## What is required
Please produce an exact copy of only the lines from the one with "temporary ban on evictions in England ended" through the last one of the material, without pictures.

## Material for this task

——

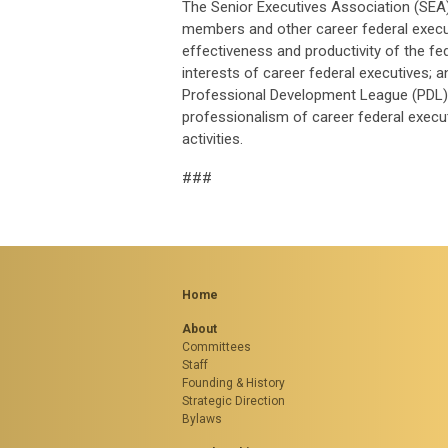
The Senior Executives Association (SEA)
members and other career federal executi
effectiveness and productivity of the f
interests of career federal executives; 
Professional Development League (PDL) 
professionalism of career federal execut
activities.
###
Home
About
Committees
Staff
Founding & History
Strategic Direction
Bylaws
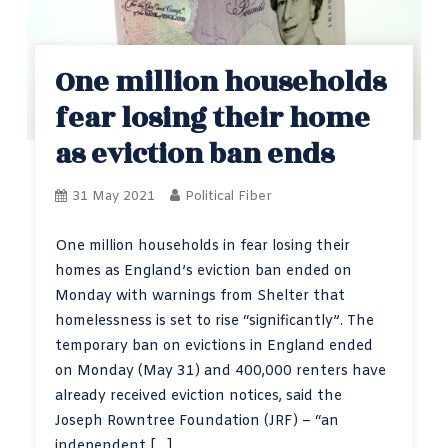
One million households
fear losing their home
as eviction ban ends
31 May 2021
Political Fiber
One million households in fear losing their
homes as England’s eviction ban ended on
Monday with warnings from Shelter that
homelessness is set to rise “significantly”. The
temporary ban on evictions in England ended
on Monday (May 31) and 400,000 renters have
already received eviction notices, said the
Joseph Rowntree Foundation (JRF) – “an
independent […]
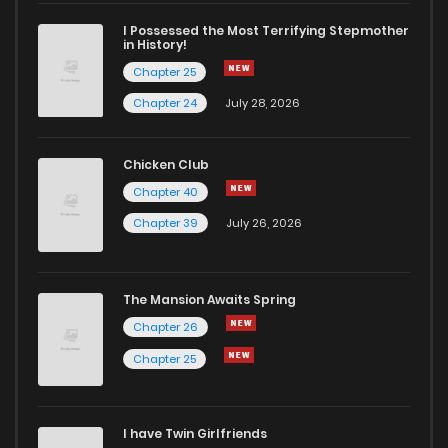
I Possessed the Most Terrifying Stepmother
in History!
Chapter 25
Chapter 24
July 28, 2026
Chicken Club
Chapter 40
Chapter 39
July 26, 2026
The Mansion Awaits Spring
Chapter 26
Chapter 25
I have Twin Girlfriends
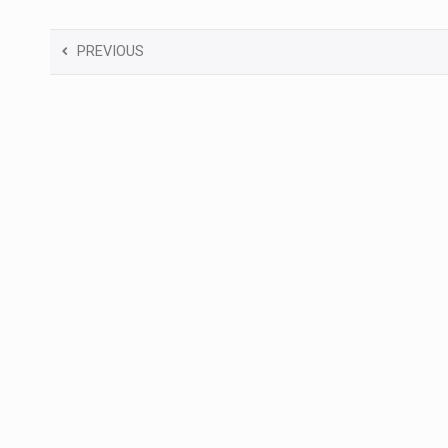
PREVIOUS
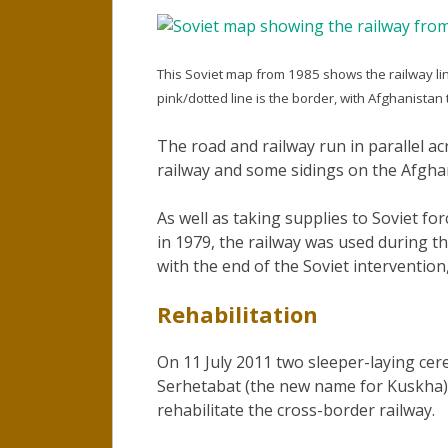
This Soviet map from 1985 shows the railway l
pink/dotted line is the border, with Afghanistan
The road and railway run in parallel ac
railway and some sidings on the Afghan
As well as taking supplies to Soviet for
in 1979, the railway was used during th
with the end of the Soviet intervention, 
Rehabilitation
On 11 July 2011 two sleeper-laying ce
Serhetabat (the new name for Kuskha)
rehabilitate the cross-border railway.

——

## Exercise response
temporary ban on evictions in England ended
on Monday (May 31) and 400,000 renters have
already received eviction notices, said the
Joseph Rowntree Foundation (JRF) – “an
independent […]
I Possessed the Most Terrifying Stepmother
in History!
Chapter 25
Chapter 24
July 28, 2026
Chicken Club
Chapter 40
Chapter 39
July 26, 2026
The Mansion Awaits Spring
Chapter 26
Chapter 25
I have Twin Girlfriends
PREVIOUS
This Soviet map from 1985 shows the railway l
pink/dotted line is the border, with Afghanistan
The road and railway run in parallel ac
railway and some sidings on the Afghan
As well as taking supplies to Soviet for
in 1979, the railway was used during th
with the end of the Soviet intervention, 
Rehabilitation
On 11 July 2011 two sleeper-laying ce
Serhetabat (the new name for Kuskha)
rehabilitate the cross-border railway.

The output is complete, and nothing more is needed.